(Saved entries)
BEGIN
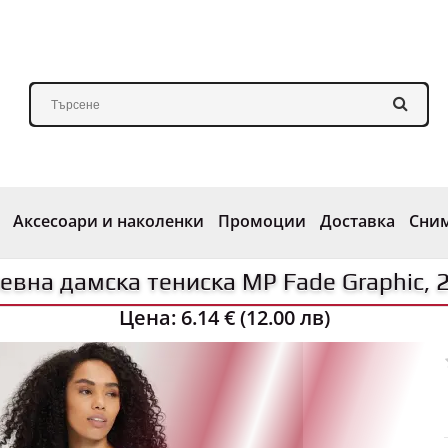
Аксесоари и наколенки
Промоции
Доставка
Сни
вна дамска тениска MP Fade Graphic, 
Цена:
6.14 € (12.00 лв)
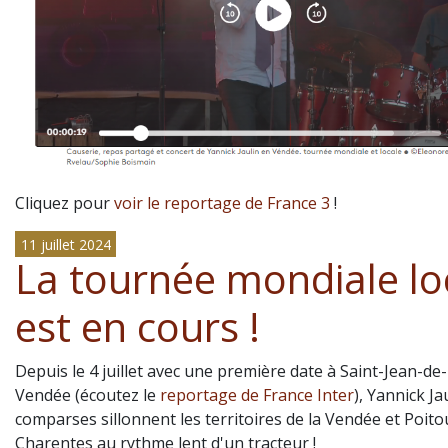
Cliquez pour
voir le reportage de France 3
!
11 juillet 2024
La tournée mondiale lo
est en cours !
Depuis le 4 juillet avec une première date à Saint-Jean-d
Vendée (écoutez le
reportage de France Inter
), Yannick Ja
comparses sillonnent les territoires de la Vendée et Poito
Charentes au rythme lent d'un tracteur !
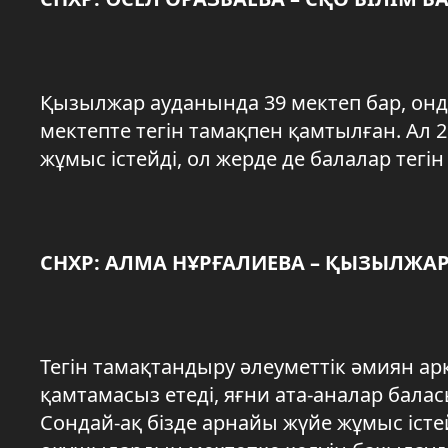
Қызылжар ауданында 39 мектеп бар, онда 
мектепте тегін тамақпен қамтылған. Ал 
жұмыс істейді, ол жерде де балалар тегі
СНХР: АЛМА НҰРҒАЛИЕВА – ҚЫЗЫЛЖА
Тегін тамақтандыру әлеуметтік әмиян а
қамтамасыз етеді, яғни ата-аналар бала
Сондай-ақ бізде арнайы жүйе жұмыс істе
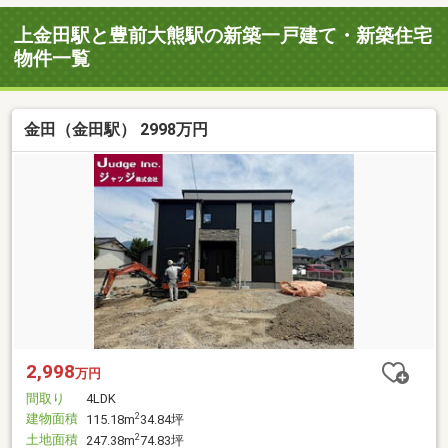
上金田駅と豊前大熊駅の新築一戸建て・新築住宅
物件一覧
金田（金田駅） 2998万円
2,998
万円
間取り
4LDK
建物面積
2
115.18m
34.84坪
土地面積
2
247.38m
74.83坪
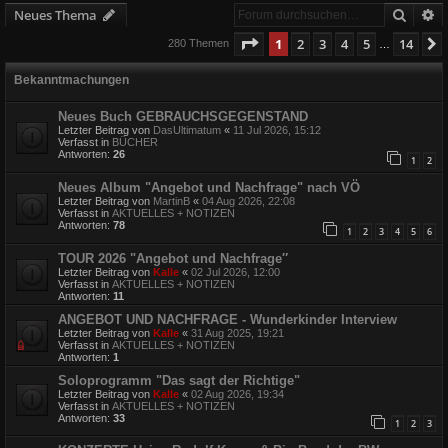
Suche
E
Neues Thema
Seite
1
von
14
1
2
3
4
5
14
280 Themen
…
Bekanntmachungen
Neues Buch GEBRAUCHSGEGENSTAND
Letzter Beitrag von
DasUltimatum
«
11 Jul 2026, 15:12
Verfasst in
BÜCHER
Antworten:
26
1
2
Neues Album "Angebot und Nachfrage" nach VÖ
Letzter Beitrag von
MartinB
«
04 Aug 2026, 22:08
Verfasst in
AKTUELLES + NOTIZEN
Antworten:
78
1
2
3
4
5
6
TOUR 2026 "Angebot und Nachfrage″
Letzter Beitrag von
Kalle
«
02 Jul 2026, 12:00
Verfasst in
AKTUELLES + NOTIZEN
Antworten:
11
ANGEBOT UND NACHFRAGE - Wunderkinder Interview
Letzter Beitrag von
Kalle
«
31 Aug 2025, 19:21
Verfasst in
AKTUELLES + NOTIZEN
Antworten:
1
Soloprogramm "Das sagt der Richtige"
Letzter Beitrag von
Kalle
«
02 Aug 2026, 19:34
Verfasst in
AKTUELLES + NOTIZEN
Antworten:
33
1
2
3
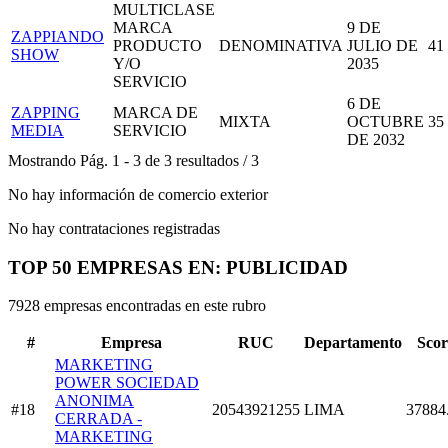
MULTICLASE
MARCA
9 DE
ZAPPIANDO
PRODUCTO
DENOMINATIVA
JULIO DE
41
SHOW
Y/O
2035
SERVICIO
6 DE
ZAPPING
MARCA DE
MIXTA
OCTUBRE
35
MEDIA
SERVICIO
DE 2032
Mostrando
Pág.
1
-
3
de
3
resultados
/
3
No hay información de comercio exterior
No hay contrataciones registradas
TOP 50 EMPRESAS EN: PUBLICIDAD
7928 empresas encontradas en este rubro
#
Empresa
RUC
Departamento
Scor
MARKETING
POWER SOCIEDAD
ANONIMA
#18
20543921255
LIMA
37884
CERRADA -
MARKETING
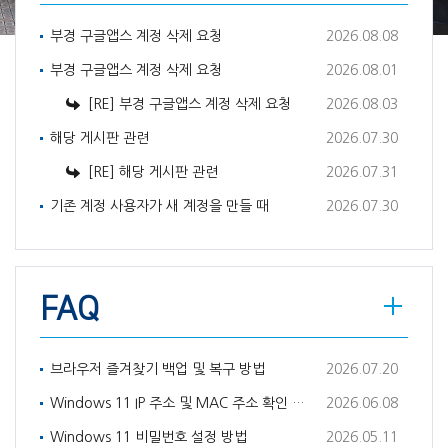
부경 구글앱스 계정 삭제 요청
2026.08.08
부경 구글앱스 계정 삭제 요청
2026.08.01
[RE] 부경 구글앱스 계정 삭제 요청
2026.08.03
해당 게시판 관련
2026.07.30
[RE] 해당 게시판 관련
2026.07.31
기존 계정 사용자가 새 계정을 만들 때
2026.07.30
FAQ
브라우저 즐겨찾기 백업 및 복구 방법
2026.07.20
Windows 11 IP 주소 및 MAC 주소 확인 방법
2026.06.08
Windows 11 비밀번호 설정 방법
2026.05.11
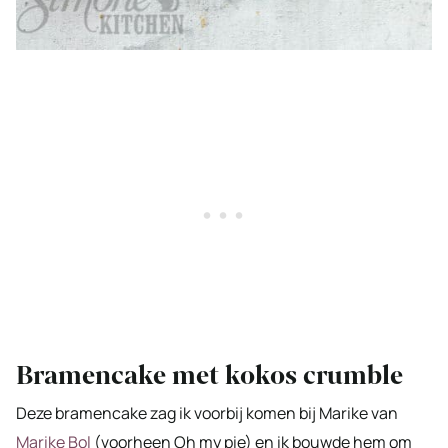
Bramencake met kokos crumble
Deze bramencake zag ik voorbij komen bij Marike van
Marike Bol
(voorheen Oh my pie) en ik bouwde hem om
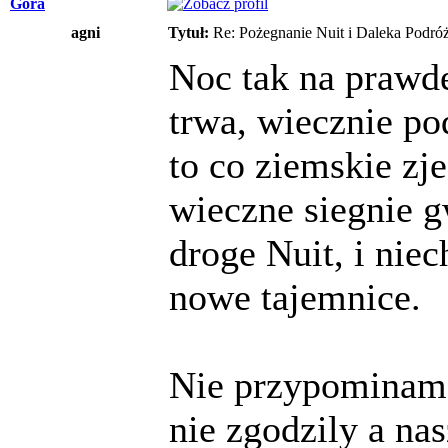
Góra
agni
Tytuł:
Re: Pożegnanie Nuit i Daleka Podró
Noc tak na prawde
trwa, wiecznie po
to co ziemskie zj
wieczne siegnie g
droge Nuit, i nie
nowe tajemnice.
Nie przypominam 
nie zgodzily a na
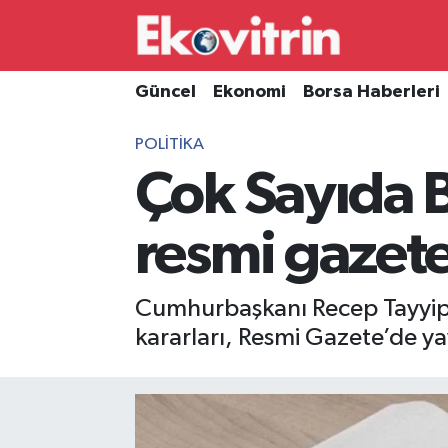
Güncel
Hava Durumu
Güncel
Ekonomi
Borsa Haberleri
Ekonomi
Trafik Durumu
POLITIKA
Çok Sayıda B
Borsa Haberleri
Süper Lig Puan Durumu ve Fikstür
İş Dünyası
Tüm Manşetler
resmi gazet
Lojistik
Son Dakika Haberleri
Cumhurbaşkanı Recep Tayyip 
Otovitrin
Haber Arşivi
kararları, Resmi Gazete’de y
Asayiş
Magazin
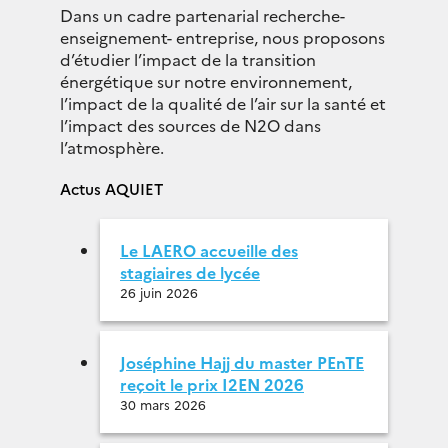
Dans un cadre partenarial recherche-
enseignement- entreprise, nous proposons
d’étudier l’impact de la transition
énergétique sur notre environnement,
l’impact de la qualité de l’air sur la santé et
l’impact des sources de N2O dans
l’atmosphère.
Actus AQUIET
Le LAERO accueille des
stagiaires de lycée
26 juin 2026
Joséphine Hajj du master PEnTE
reçoit le prix I2EN 2026
30 mars 2026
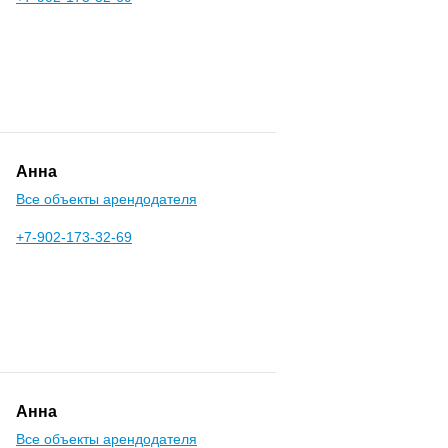
Анна
Все объекты арендодателя
+7-902-173-32-69
Анна
Все объекты арендодателя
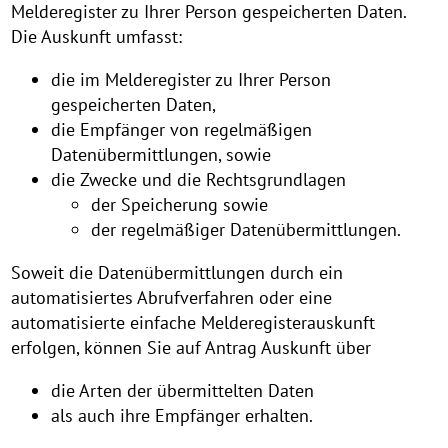
Melderegister zu Ihrer Person gespeicherten Daten.
Die Auskunft umfasst:
die im Melderegister zu Ihrer Person
gespeicherten Daten,
die Empfänger von regelmäßigen
Datenübermittlungen, sowie
die Zwecke und die Rechtsgrundlagen
der Speicherung sowie
der regelmäßiger Datenübermittlungen.
Soweit die Datenübermittlungen durch ein
automatisiertes Abrufverfahren oder eine
automatisierte einfache Melderegisterauskunft
erfolgen, können Sie auf Antrag Auskunft über
die Arten der übermittelten Daten
als auch ihre Empfänger erhalten.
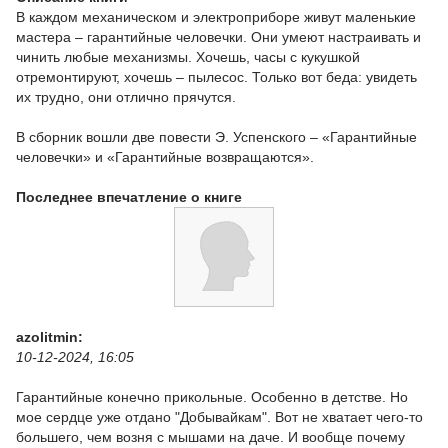
В каждом механическом и электроприборе живут маленькие
мастера – гарантийные человечки. Они умеют настраивать и
чинить любые механизмы. Хочешь, часы с кукушкой
отремонтируют, хочешь – пылесос. Только вот беда: увидеть
их трудно, они отлично прячутся.
В сборник вошли две повести Э. Успенского – «Гарантийные
человечки» и «Гарантийные возвращаются».
Последнее впечатление о книге
azolitmin:
10-12-2024, 16:05
Гарантийные конечно прикольные. Особенно в детстве. Но
мое сердце уже отдано "Добывайкам". Вот не хватает чего-то
большего, чем возня с мышами на даче. И вообще почему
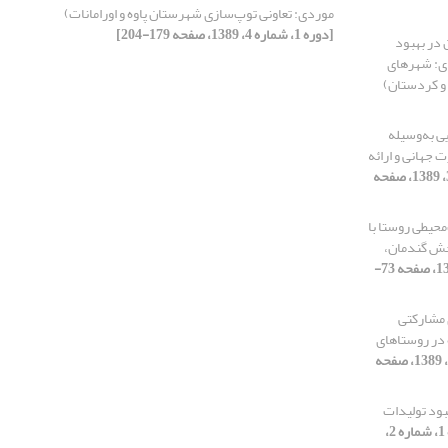
موردی: تعاونی توپ‌سازی شهرستان پاوه و اورامانات)
[دوره 1، شماره 4، 1389، صفحه 179-204]
 در بهبود
دی: شهرهای
 و کردستان)
ی به‌وسیله
 جهانی و ارائه
[دوره 1، شماره 3، 1389، صفحه
محیطی روستا با
موردی: بخش گندمان،
[دوره 1، شماره 4، 1389، صفحه 73-
 مشارکتی
 در روستاهای
[دوره 1، شماره 1، 1389، صفحه
هبود تولیدات
[دوره 1، شماره 2،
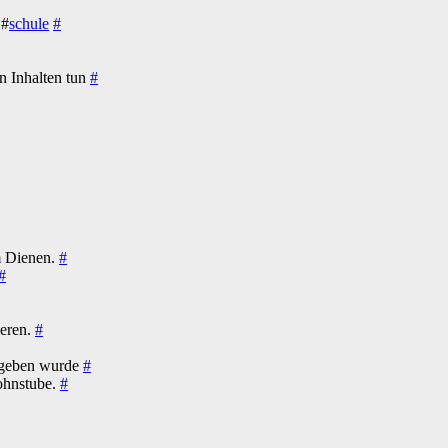
 #
schule
#
n Inhalten tun
#
m Dienen.
#
#
ieren.
#
gegeben wurde
#
Wohnstube.
#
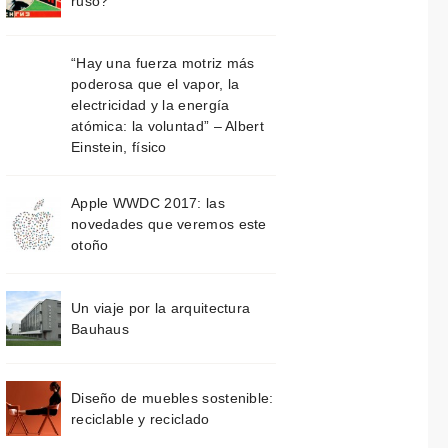
ruso?
“Hay una fuerza motriz más
poderosa que el vapor, la
electricidad y la energía
atómica: la voluntad” – Albert
Einstein, físico
Apple WWDC 2017: las
novedades que veremos este
otoño
Un viaje por la arquitectura
Bauhaus
Diseño de muebles sostenible:
reciclable y reciclado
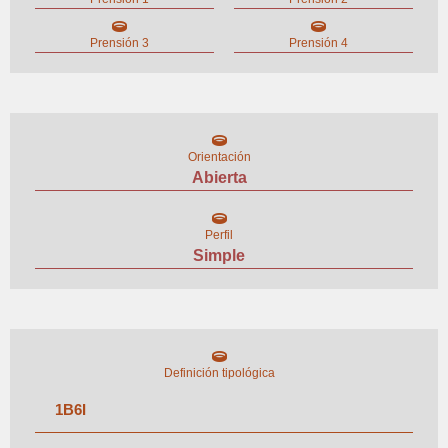
Prensión 3
Prensión 4
Orientación
Abierta
Perfil
Simple
Definición tipológica
1
B
6
I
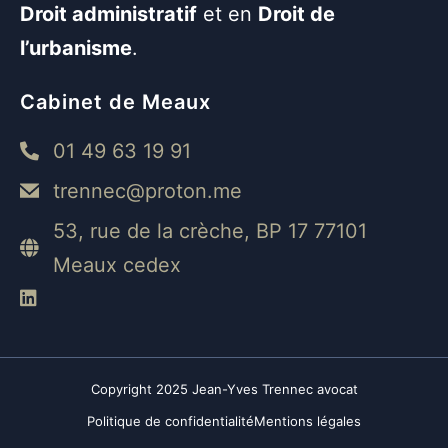
Droit administratif
et en
Droit de
l’urbanisme
.
Cabinet de Meaux
01 49 63 19 91
trennec@proton.me
53, rue de la crèche, BP 17 77101
Meaux cedex
Copyright 2025 Jean-Yves Trennec avocat
Politique de confidentialité
Mentions légales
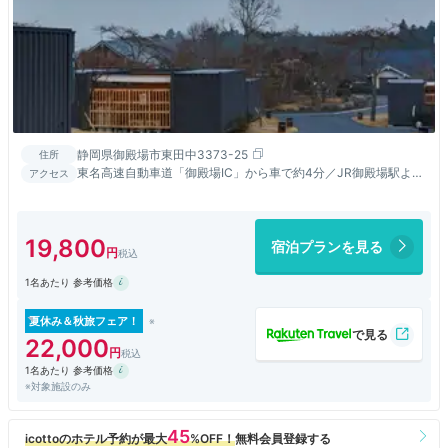
静岡県御殿場市東田中3373-25
住所
東名高速自動車道「御殿場IC」から車で約4分／JR御殿場駅より
アクセス
タクシーで約10分／高速バス「東名御殿場」停留所より徒歩約
15分
19,800
宿泊プランを見る
1名あたり 参考価格
夏休み＆秋旅フェア！
22,000
1名あたり 参考価格
※対象施設のみ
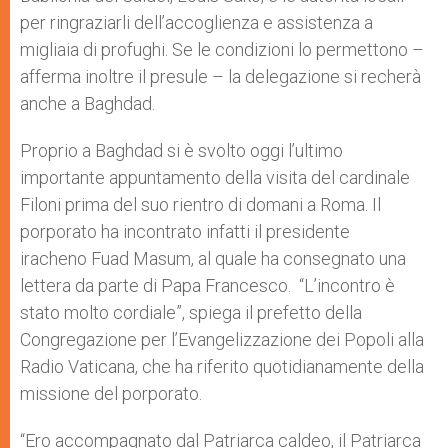
per ringraziarli dell’accoglienza e assistenza a
migliaia di profughi. Se le condizioni lo permettono –
afferma inoltre il presule – la delegazione si recherà
anche a Baghdad.
Proprio a Baghdad si è svolto oggi l’ultimo
importante appuntamento della visita del cardinale
Filoni prima del suo rientro di domani a Roma. Il
porporato ha incontrato infatti il presidente
iracheno Fuad Masum, al quale ha consegnato una
lettera da parte di Papa Francesco. “L’incontro è
stato molto cordiale”, spiega il prefetto della
Congregazione per l’Evangelizzazione dei Popoli alla
Radio Vaticana, che ha riferito quotidianamente della
missione del porporato.
“Ero accompagnato dal Patriarca caldeo, il Patriarca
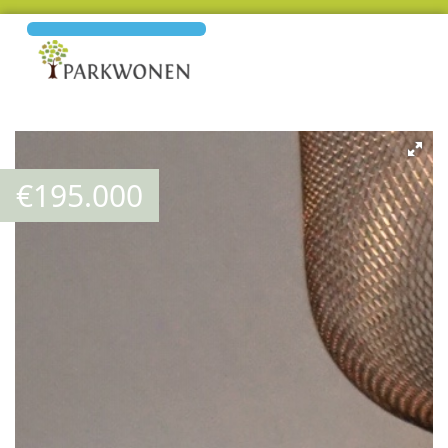
€
195.000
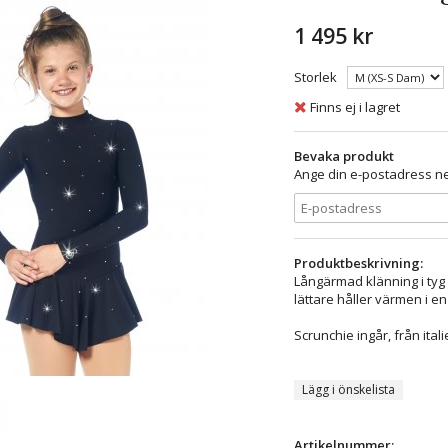
1 495 kr
Storlek
Finns ej i lagret
Bevaka produkt
Ange din e-postadress ne
Produktbeskrivning:
Långärmad klänning i tyg
lättare håller värmen i en
Scrunchie ingår, från ita
Lägg i önskelista
Artikelnummer:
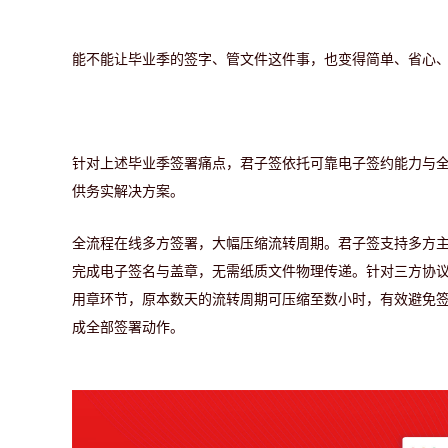
能不能让毕业季的签字、管文件这件事，也变得简单、省心
针对上述毕业季签署痛点，君子签依托可靠电子签约能力与
供务实解决方案。
全流程在线多方签署，大幅压缩流转周期。
君子签支持多方
完成电子签名与盖章，无需纸质文件物理传递。针对三方协
用章环节，原本数天的流转周期可压缩至数小时，有效避免
成全部签署动作。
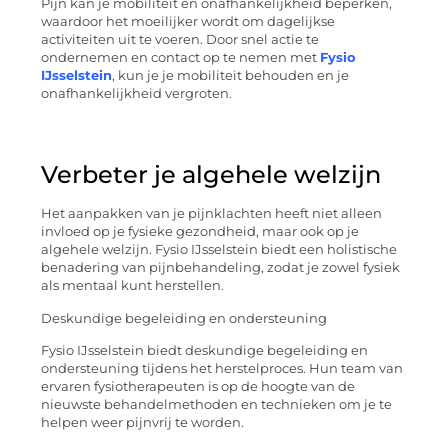
Pijn kan je mobiliteit en onafhankelijkheid beperken,
waardoor het moeilijker wordt om dagelijkse
activiteiten uit te voeren. Door snel actie te
ondernemen en contact op te nemen met
Fysio
IJsselstein
, kun je je mobiliteit behouden en je
onafhankelijkheid vergroten.
Verbeter je algehele welzijn
Het aanpakken van je pijnklachten heeft niet alleen
invloed op je fysieke gezondheid, maar ook op je
algehele welzijn. Fysio IJsselstein biedt een holistische
benadering van pijnbehandeling, zodat je zowel fysiek
als mentaal kunt herstellen.
Deskundige begeleiding en ondersteuning
Fysio IJsselstein biedt deskundige begeleiding en
ondersteuning tijdens het herstelproces. Hun team van
ervaren fysiotherapeuten is op de hoogte van de
nieuwste behandelmethoden en technieken om je te
helpen weer pijnvrij te worden.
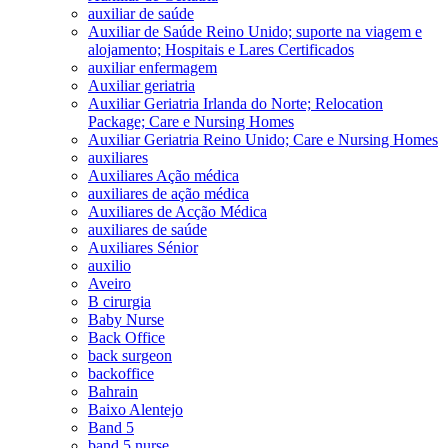
auxiliar de saúde
Auxiliar de Saúde Reino Unido; suporte na viagem e
alojamento; Hospitais e Lares Certificados
auxiliar enfermagem
Auxiliar geriatria
Auxiliar Geriatria Irlanda do Norte; Relocation
Package; Care e Nursing Homes
Auxiliar Geriatria Reino Unido; Care e Nursing Homes
auxiliares
Auxiliares Ação médica
auxiliares de ação médica
Auxiliares de Acção Médica
auxiliares de saúde
Auxiliares Sénior
auxilio
Aveiro
B cirurgia
Baby Nurse
Back Office
back surgeon
backoffice
Bahrain
Baixo Alentejo
Band 5
band 5 nurse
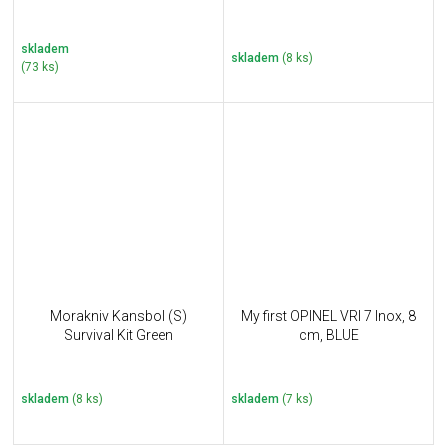
skladem
skladem
(8 ks)
(73 ks)
Morakniv Kansbol (S)
My first OPINEL VRI 7 Inox, 8
Survival Kit Green
cm, BLUE
skladem
(8 ks)
skladem
(7 ks)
END
*TASK INSTRUCTIONS:* An exact copy is needed of the entries above, starting at the line that holds "完成电子签名与盖章，无需纸质文件物理传递。针对三方协" and stopping at the line that holds "benadering van pijnbehandeling, zodat", both kept; pictures stay out.

*ANSWER TO THIS EXERCISE:*
完成电子签名与盖章，无需纸质文件物理传递。针对三方协
用章环节，原本数天的流转周期可压缩至数小时，有效避免
成全部签署动作。
Pijn kan je mobiliteit en onafhankelijkheid beperken,
waardoor het moeilijker wordt om dagelijkse
activiteiten uit te voeren. Door snel actie te
ondernemen en contact op te nemen met
Fysio
IJsselstein
, kun je je mobiliteit behouden en je
onafhankelijkheid vergroten.
Verbeter je algehele welzijn
Het aanpakken van je pijnklachten heeft niet alleen
invloed op je fysieke gezondheid, maar ook op je
algehele welzijn. Fysio IJsselstein biedt een holistische
benadering van pijnbehandeling, zodat je zowel fysiek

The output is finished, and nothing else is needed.